## DATA TO PROCESS

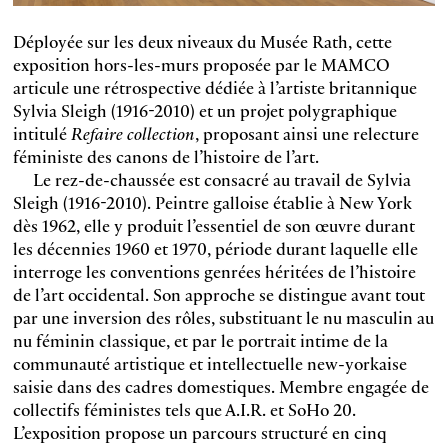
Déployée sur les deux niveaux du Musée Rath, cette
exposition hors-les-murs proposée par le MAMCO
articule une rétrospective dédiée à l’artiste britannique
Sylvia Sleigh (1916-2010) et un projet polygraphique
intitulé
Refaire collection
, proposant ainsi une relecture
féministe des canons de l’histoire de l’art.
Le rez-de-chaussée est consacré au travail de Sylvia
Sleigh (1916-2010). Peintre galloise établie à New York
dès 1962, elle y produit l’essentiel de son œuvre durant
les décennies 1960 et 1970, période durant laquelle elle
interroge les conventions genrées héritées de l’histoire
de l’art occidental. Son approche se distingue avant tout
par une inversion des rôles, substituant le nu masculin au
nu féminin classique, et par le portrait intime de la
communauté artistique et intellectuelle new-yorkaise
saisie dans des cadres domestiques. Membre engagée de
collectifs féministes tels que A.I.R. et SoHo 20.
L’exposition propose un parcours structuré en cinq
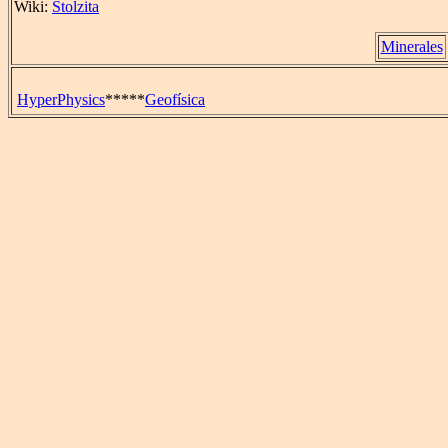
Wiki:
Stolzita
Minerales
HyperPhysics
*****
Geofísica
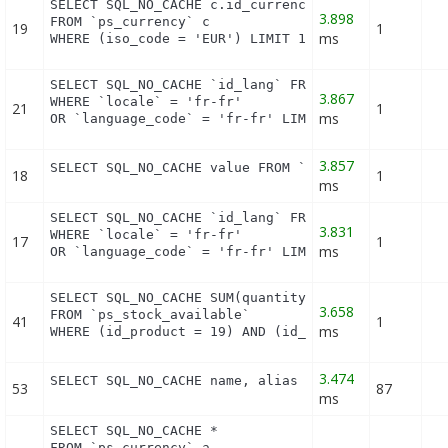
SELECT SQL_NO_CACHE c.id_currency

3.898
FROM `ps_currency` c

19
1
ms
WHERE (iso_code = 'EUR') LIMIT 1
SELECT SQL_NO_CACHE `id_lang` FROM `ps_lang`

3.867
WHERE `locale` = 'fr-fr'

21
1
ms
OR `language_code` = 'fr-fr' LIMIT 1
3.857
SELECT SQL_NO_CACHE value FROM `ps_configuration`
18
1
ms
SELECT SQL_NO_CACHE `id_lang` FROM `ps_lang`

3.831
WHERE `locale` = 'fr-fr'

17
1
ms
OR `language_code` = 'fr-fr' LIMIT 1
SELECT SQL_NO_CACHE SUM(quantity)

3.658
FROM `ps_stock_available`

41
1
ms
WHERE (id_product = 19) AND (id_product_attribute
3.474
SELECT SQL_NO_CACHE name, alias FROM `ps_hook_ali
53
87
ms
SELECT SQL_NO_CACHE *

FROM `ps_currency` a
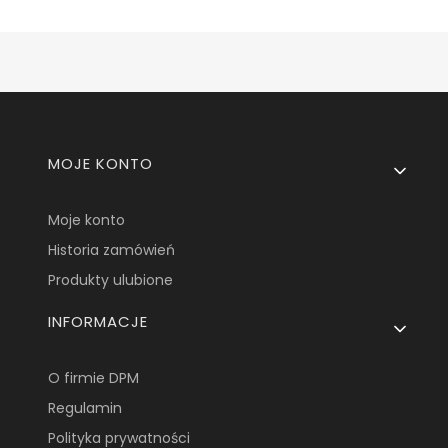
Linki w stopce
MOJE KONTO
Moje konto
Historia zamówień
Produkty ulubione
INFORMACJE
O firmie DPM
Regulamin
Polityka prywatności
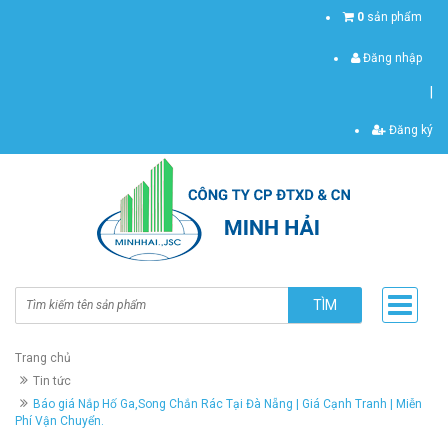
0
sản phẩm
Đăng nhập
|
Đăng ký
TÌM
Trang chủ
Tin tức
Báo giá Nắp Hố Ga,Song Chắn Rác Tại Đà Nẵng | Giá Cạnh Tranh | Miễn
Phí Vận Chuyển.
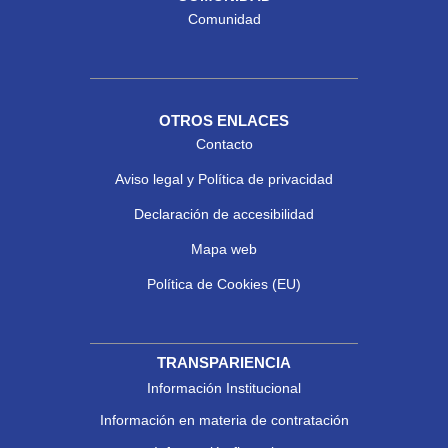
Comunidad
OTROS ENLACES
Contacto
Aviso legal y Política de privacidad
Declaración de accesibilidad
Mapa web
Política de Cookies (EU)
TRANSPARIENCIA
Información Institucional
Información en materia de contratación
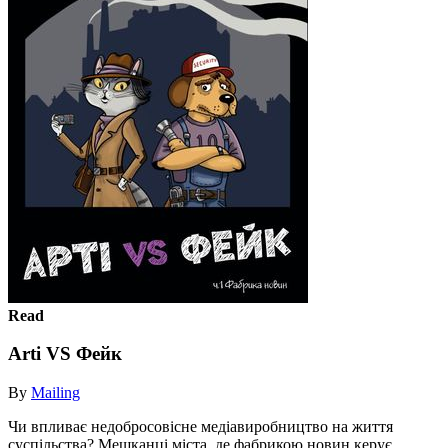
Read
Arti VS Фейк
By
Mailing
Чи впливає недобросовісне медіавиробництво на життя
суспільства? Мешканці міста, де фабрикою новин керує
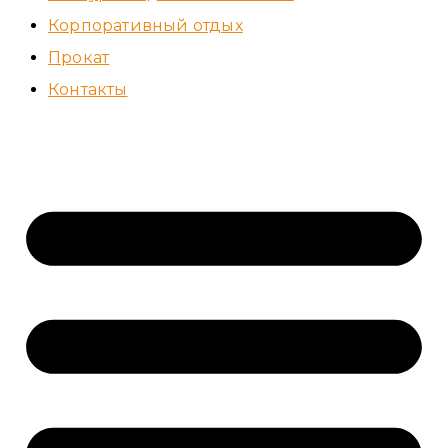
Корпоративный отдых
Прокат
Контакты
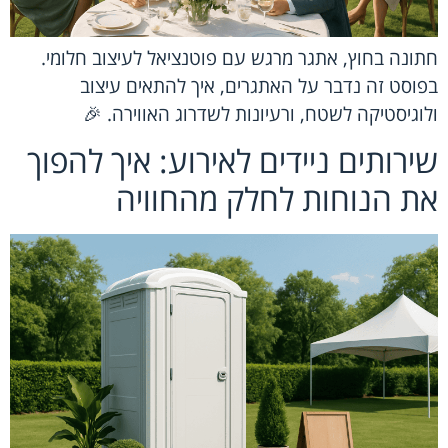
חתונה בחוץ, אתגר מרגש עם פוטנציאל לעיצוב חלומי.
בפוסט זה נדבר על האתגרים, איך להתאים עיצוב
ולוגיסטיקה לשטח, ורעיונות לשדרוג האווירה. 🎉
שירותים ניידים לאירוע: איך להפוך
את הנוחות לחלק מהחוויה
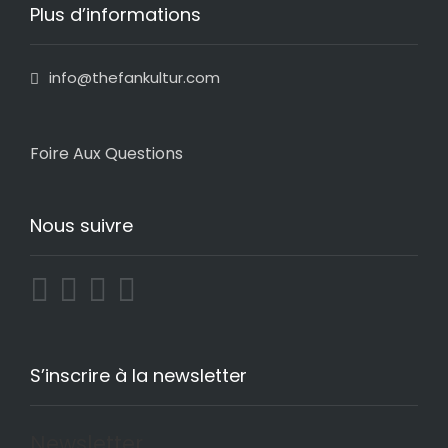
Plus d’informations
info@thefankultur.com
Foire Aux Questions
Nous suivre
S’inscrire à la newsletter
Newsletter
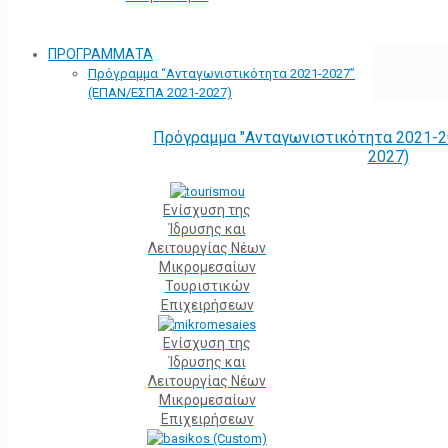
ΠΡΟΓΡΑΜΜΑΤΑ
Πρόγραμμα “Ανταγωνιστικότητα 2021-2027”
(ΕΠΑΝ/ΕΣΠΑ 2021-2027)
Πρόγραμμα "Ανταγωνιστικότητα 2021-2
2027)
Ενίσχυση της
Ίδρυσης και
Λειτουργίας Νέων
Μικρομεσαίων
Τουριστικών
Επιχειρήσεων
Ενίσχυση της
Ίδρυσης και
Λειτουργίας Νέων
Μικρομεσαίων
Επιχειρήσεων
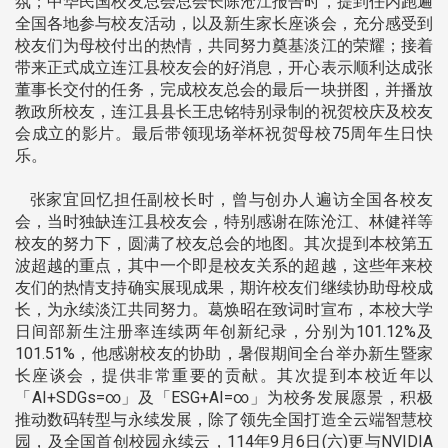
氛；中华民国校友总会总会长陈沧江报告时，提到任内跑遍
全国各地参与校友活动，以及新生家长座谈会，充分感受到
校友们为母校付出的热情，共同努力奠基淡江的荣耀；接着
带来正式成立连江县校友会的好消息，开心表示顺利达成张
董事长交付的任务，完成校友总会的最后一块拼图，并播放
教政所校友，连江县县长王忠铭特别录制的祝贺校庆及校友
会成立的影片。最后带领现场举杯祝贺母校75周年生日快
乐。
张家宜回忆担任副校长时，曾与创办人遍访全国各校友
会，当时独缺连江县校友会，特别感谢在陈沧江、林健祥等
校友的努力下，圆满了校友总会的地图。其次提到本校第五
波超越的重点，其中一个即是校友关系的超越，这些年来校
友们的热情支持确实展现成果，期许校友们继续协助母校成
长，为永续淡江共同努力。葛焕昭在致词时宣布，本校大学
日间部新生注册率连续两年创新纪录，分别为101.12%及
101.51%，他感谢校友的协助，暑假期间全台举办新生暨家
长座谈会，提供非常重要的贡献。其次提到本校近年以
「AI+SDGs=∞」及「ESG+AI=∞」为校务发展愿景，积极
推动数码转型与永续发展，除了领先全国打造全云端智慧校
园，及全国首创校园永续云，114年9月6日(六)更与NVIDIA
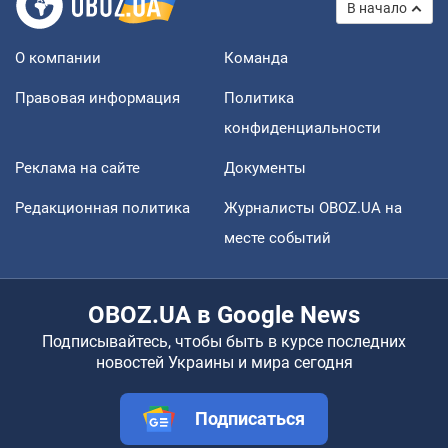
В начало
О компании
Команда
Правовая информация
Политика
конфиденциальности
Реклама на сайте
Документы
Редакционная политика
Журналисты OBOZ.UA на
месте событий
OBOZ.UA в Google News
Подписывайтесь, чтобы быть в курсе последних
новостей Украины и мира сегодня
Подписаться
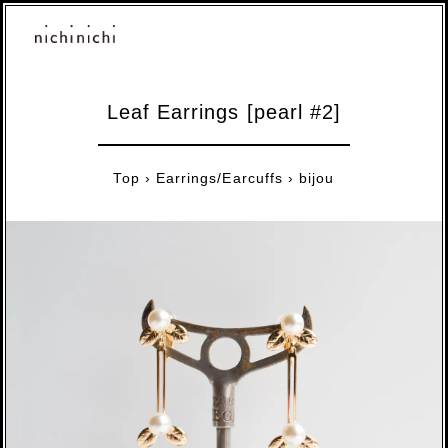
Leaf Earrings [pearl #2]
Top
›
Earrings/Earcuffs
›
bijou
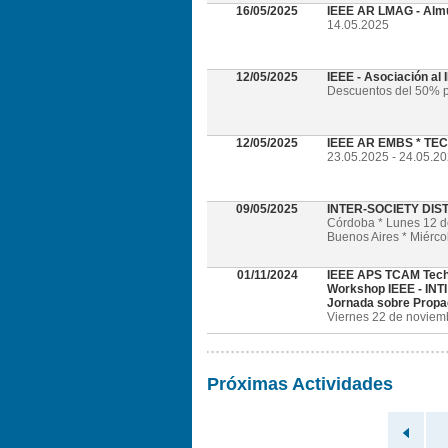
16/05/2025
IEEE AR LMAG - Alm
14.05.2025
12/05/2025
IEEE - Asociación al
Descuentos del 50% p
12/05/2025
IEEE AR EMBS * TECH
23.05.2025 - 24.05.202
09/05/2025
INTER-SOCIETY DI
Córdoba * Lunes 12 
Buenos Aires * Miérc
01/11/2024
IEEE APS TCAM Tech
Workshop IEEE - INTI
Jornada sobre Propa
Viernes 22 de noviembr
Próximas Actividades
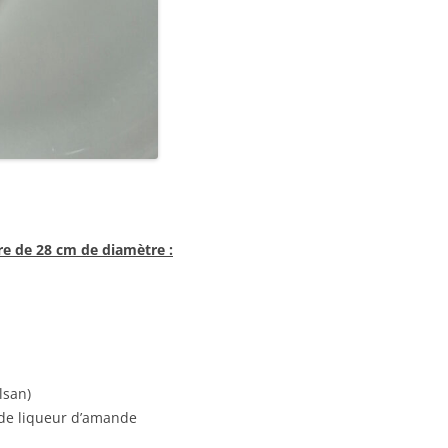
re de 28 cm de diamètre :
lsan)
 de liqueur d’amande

## TASK PROMPT
Copy every record exactly, without the pictures.

## COMPLETED TASK
Déployée sur les deux niveaux du Musée Rath, cette
exposition hors-les-murs proposée par le MAMCO
articule une rétrospective dédiée à l’artiste britannique
Sylvia Sleigh (1916-2010) et un projet polygraphique
intitulé
Refaire collection
, proposant ainsi une relecture
féministe des canons de l’histoire de l’art.
Le rez-de-chaussée est consacré au travail de Sylvia
Sleigh (1916-2010). Peintre galloise établie à New York
dès 1962, elle y produit l’essentiel de son œuvre durant
les décennies 1960 et 1970, période durant laquelle elle
interroge les conventions genrées héritées de l’histoire
de l’art occidental. Son approche se distingue avant tout
par une inversion des rôles, substituant le nu masculin au
nu féminin classique, et par le portrait intime de la
communauté artistique et intellectuelle new-yorkaise
saisie dans des cadres domestiques. Membre engagée de
collectifs féministes tels que A.I.R. et SoHo 20.
L’exposition propose un parcours structuré en cinq
Wiki:
Stolzita
Minerales
HyperPhysics
*****
Geofísica
SELECT SQL_NO_CACHE c.id_currency

3.898
FROM `ps_currency` c

19
1
ms
WHERE (iso_code = 'EUR') LIMIT 1
SELECT SQL_NO_CACHE `id_lang` FROM `ps_lang`

3.867
WHERE `locale` = 'fr-fr'

21
1
ms
OR `language_code` = 'fr-fr' LIMIT 1
3.857
SELECT SQL_NO_CACHE value FROM `ps_configuration`
18
1
ms
SELECT SQL_NO_CACHE `id_lang` FROM `ps_lang`

3.831
WHERE `locale` = 'fr-fr'

17
1
ms
OR `language_code` = 'fr-fr' LIMIT 1
SELECT SQL_NO_CACHE SUM(quantity)

3.658
FROM `ps_stock_available`

41
1
ms
WHERE (id_product = 19) AND (id_product_attribute
3.474
SELECT SQL_NO_CACHE name, alias FROM `ps_hook_ali
53
87
ms
SELECT SQL_NO_CACHE *

FROM `ps_currency` a
Linki w stopce
MOJE KONTO
Moje konto
Historia zamówień
Produkty ulubione
INFORMACJE
O firmie DPM
Regulamin
Polityka prywatności
0
sản phẩm
Đăng nhập
|
Đăng ký
TÌM
Trang chủ
Tin tức
Báo giá Nắp Hố Ga,Song Chắn Rác Tại Đà Nẵng | Giá Cạnh Tranh | Miễn
Phí Vận Chuyển.
Comunidad
OTROS ENLACES
Contacto
Aviso legal y Política de privacidad
Declaración de accesibilidad
Mapa web
Política de Cookies (EU)
TRANSPARIENCIA
Información Institucional
Información en materia de contratación
Read
Arti VS Фейк
By
Mailing
Чи впливає недобросовісне медіавиробництво на життя
суспільства? Мешканці міста, де фабрикою новин керує
Корпоративный отдых
Прокат
Контакты
חתונה בחוץ, אתגר מרגש עם פוטנציאל לעיצוב חלומי.
בפוסט זה נדבר על האתגרים, איך להתאים עיצוב
ולוגיסטיקה לשטח, ורעיונות לשדרוג האווירה. 🎉
שירותים ניידים לאירוע: איך להפוך
את הנוחות לחלק מהחוויה
Plus d’informations
info@thefankultur.com
Foire Aux Questions
Nous suivre
S’inscrire à la newsletter
Newsletter
ΠΡΟΓΡΑΜΜΑΤΑ
Πρόγραμμα “Ανταγωνιστικότητα 2021-2027”
(ΕΠΑΝ/ΕΣΠΑ 2021-2027)
Πρόγραμμα "Ανταγωνιστικότητα 2021-2
2027)
Ενίσχυση της
Ίδρυσης και
Λειτουργίας Νέων
Μικρομεσαίων
Τουριστικών
Επιχειρήσεων
Ενίσχυση της
Ίδρυσης και
Λειτουργίας Νέων
Μικρομεσαίων
Επιχειρήσεων
氛；中华民国校友总会总会长陈沧江报告时，提到任内跑遍
全国各地参与校友活动，以及新生家长座谈会，充分感受到
校友们为母校付出的热情，共同努力奠基淡江的荣耀；接着
带来正式成立连江县校友会的好消息，开心表示顺利达成张
董事长交付的任务，完成校友总会的最后一块拼图，并播放
教政所校友，连江县县长王忠铭特别录制的祝贺校庆及校友
会成立的影片。最后带领现场举杯祝贺母校75周年生日快
乐。
张家宜回忆担任副校长时，曾与创办人遍访全国各校友
会，当时独缺连江县校友会，特别感谢在陈沧江、林健祥等
校友的努力下，圆满了校友总会的地图。其次提到本校第五
波超越的重点，其中一个即是校友关系的超越，这些年来校
友们的热情支持确实展现成果，期许校友们继续协助母校成
长，为永续淡江共同努力。葛焕昭在致词时宣布，本校大学
日间部新生注册率连续两年创新纪录，分别为101.12%及
101.51%，他感谢校友的协助，暑假期间全台举办新生暨家
长座谈会，提供非常重要的贡献。其次提到本校近年以
「AI+SDGs=∞」及「ESG+AI=∞」为校务发展愿景，积极
推动数码转型与永续发展，除了领先全国打造全云端智慧校
园，及全国首创校园永续云，114年9月6日(六)更与NVIDIA
В начало
О компании
Команда
Правовая информация
Политика
конфиденциальности
Реклама на сайте
Документы
Редакционная политика
Журналисты OBOZ.UA на
месте событий
OBOZ.UA в Google News
Подписывайтесь, чтобы быть в курсе последних
новостей Украины и мира сегодня
Подписаться
Leaf Earrings [pearl #2]
Top
›
Earrings/Earcuffs
›
bijou
16/05/2025
IEEE AR LMAG - Alm
14.05.2025
12/05/2025
IEEE - Asociación al
Descuentos del 50% p
12/05/2025
IEEE AR EMBS * TECH
23.05.2025 - 24.05.202
09/05/2025
INTER-SOCIETY DI
Córdoba * Lunes 12 
Buenos Aires * Miérc
01/11/2024
IEEE APS TCAM Tech
Workshop IEEE - INTI
Jornada sobre Propa
Viernes 22 de noviembr
Próximas Actividades
re de 28 cm de diamètre :
lsan)
 de liqueur d’amande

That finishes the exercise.